--- Exercise objective ---
Some lines in the entries contain the word "Account". Copy all of them.

[Start of Attachment]

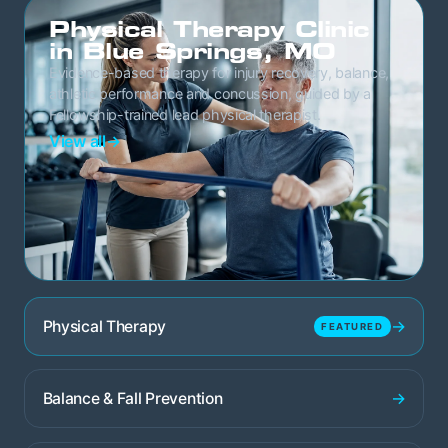
Physical Therapy Clinic
in Blue Springs, MO
Evidence-based therapy for injury recovery, balance,
athletic performance and concussion, guided by a
Fellowship-trained lead physical therapist.
View all
→
→
Physical Therapy
FEATURED
→
Balance & Fall Prevention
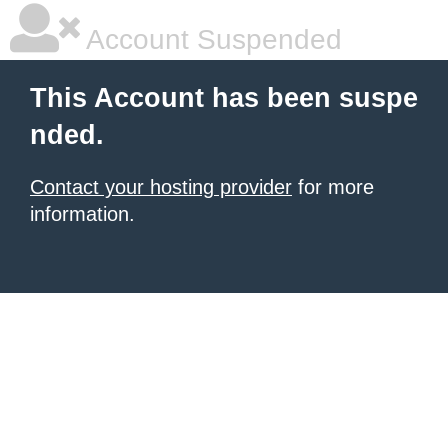
Account Suspended
This Account has been suspe
nded.
Contact your hosting provider
for more
information.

[End of Attachment]

--- The answer ---
Account Suspended
This Account has been suspe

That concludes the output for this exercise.